Mohamed ElBaradei has become the most inspiring political figure in Egypt, writes Issandr El Amrani. Too bad he is so ambivalent about politics. What is the defining characteristic of Mubarakism? Hosni Mubarak has ruled Egypt for nearly 30 years, steering it through a strategic shift from the Soviet Union to the United States and from state socialism to state capitalism. Amid tremendous, and still ongoing, societal changes, Mubarak has adroitly maintained his grip on power, in part by emptying the very notion of politics of any real meaning. The genius of Mubarakism is that it remains anti-political.

It is little wonder that most Egyptians abstain from voting, don't believe elections are fair, and abound with cynicism about politicians. Instead of the political arena being a place for debate and competition, it is an echo chamber mostly occupied by the stultifying rhetoric of the ruling National Democratic Party (NDP). Against this drone, the falsetto of a largely moribund opposition - a few legal parties that can barely muster more than a few seats in parliament and a banned Muslim Brotherhood whose main function is to play the role of scarecrow and cautionary punching bag - offers modulated indignation within the regime's red lines.

Politics in the last decade, such as it is, has therefore become the preserve of a newly vibrant civil society, which includes NGOs that defend destitute workers and victims of torture, judges eager to declare their independence from the government, and the pro-democracy Kifaya movement and its offshoots. Together these forces represent a constituency for a clean break from the current regime, drawing sustenance from a newly liberalised media and the freedom of expression made possible by the internet.

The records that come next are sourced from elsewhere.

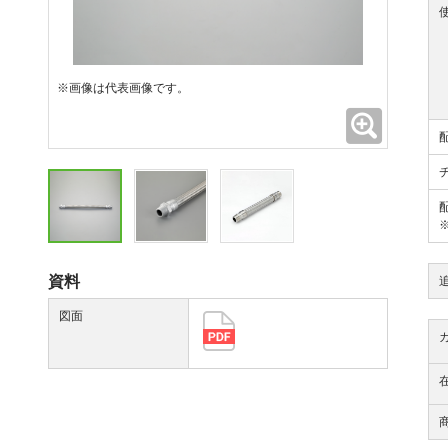
※画像は代表画像です。
拡大
資料
図面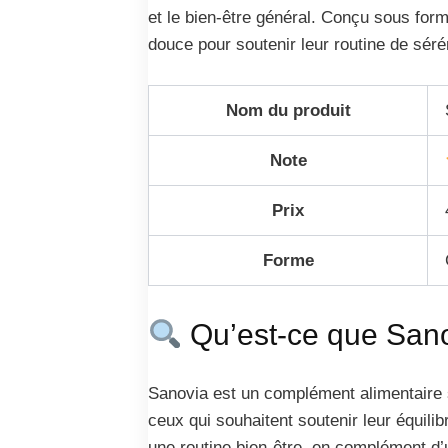
et le bien-être général. Conçu sous for
douce pour soutenir leur routine de séré
Nom du produit
Note
Prix
Forme
Qu’est-ce que Sano
Sanovia est un complément alimentaire 
ceux qui souhaitent soutenir leur équilib
une routine bien-être, en complément d’u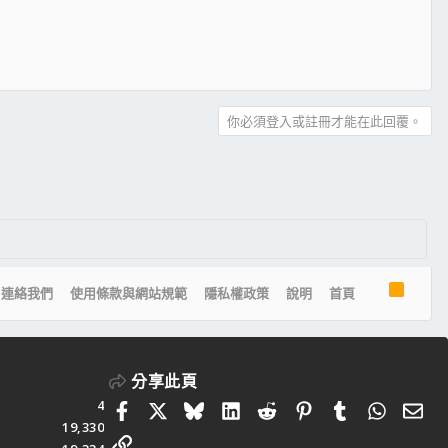
你必須登入或註冊才能在此回覆。
R
連絡我們
使用條款與網站規範
隱私權政策
說明
首頁
S
S
分享此頁
4
Facebook
X
Bluesky
LinkedIn
Reddit
Pinterest
Tumblr
Whats
電
19,330
連結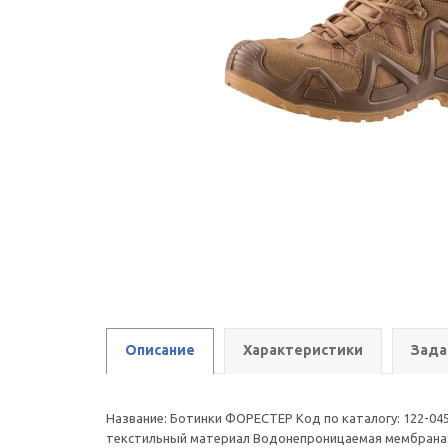
Описание
Характеристики
Зада
Название: Ботинки ФОРЕСТЕР Код по каталогу: 122-04
текстильный материал Водонепроницаемая мембрана: 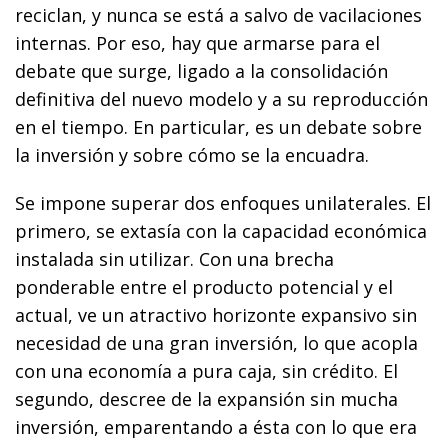
reciclan, y nunca se está a salvo de vacilaciones
internas. Por eso, hay que armarse para el
debate que surge, ligado a la consolidación
definitiva del nuevo modelo y a su reproducción
en el tiempo. En particular, es un debate sobre
la inversión y sobre cómo se la encuadra.
Se impone superar dos enfoques unilaterales. El
primero, se extasía con la capacidad económica
instalada sin utilizar. Con una brecha
ponderable entre el producto potencial y el
actual, ve un atractivo horizonte expansivo sin
necesidad de una gran inversión, lo que acopla
con una economía a pura caja, sin crédito. El
segundo, descree de la expansión sin mucha
inversión, emparentando a ésta con lo que era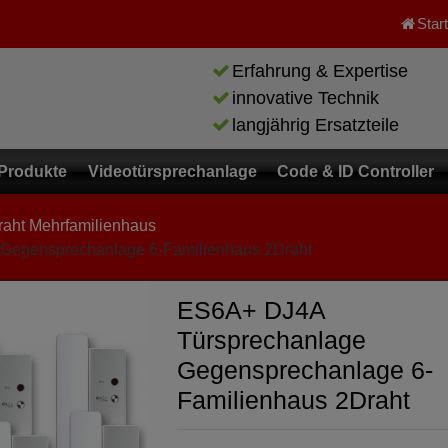
Star
Erfahrung & Expertise
innovative Technik
langjährig Ersatzteile
Produkte
Videotürsprechanlage
Code & ID Controller
raht Mehrfamilienhaus
Gegensprechanlage 6-Familienhaus 2Draht
ES6A+ DJ4A
Türsprechanlage
Gegensprechanlage 6-
Familienhaus 2Draht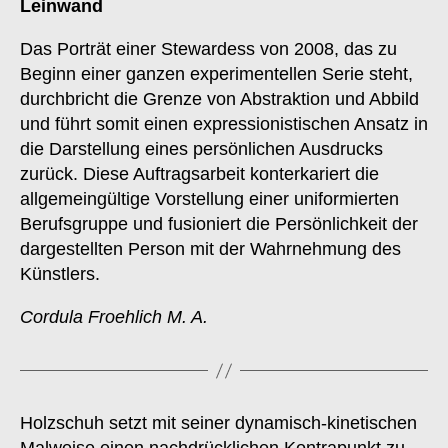
Leinwand
Das Porträt einer Stewardess von 2008, das zu
Beginn einer ganzen experimentellen Serie steht,
durchbricht die Grenze von Abstraktion und Abbild
und führt somit einen expressionistischen Ansatz in
die Darstellung eines persönlichen Ausdrucks
zurück. Diese Auftragsarbeit konterkariert die
allgemeingültige Vorstellung einer uniformierten
Berufsgruppe und fusioniert die Persönlichkeit der
dargestellten Person mit der Wahrnehmung des
Künstlers.
Cordula Froehlich M. A.
Holzschuh setzt mit seiner dynamisch-kinetischen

The wave of public enthusiasm that Mohamed ElBaradei is currently riding takes its energy from this loose movement. Upon his arrival at Cairo airport on February 19, about a thousand well-wishers brandishing posters of the former International Atomic Energy chief began to sing the national anthem. It was a hero's welcome, and an unlikely sight in a country where demonstrations, while frequent, rarely include more than a few hundred people - generally penned in by security forces. ElBaradei's stature - and perhaps the fact that, on the same day, Egypt's human rights record was being reviewed by the United Nations and two prominent democracy activists were meeting with US President Barack Obama - made possible the kind of demonstration rarely seen since the heyday of the "Cairo Spring" of 2005, despite a campaign to dissuade ElBaradei supporters from greeting him.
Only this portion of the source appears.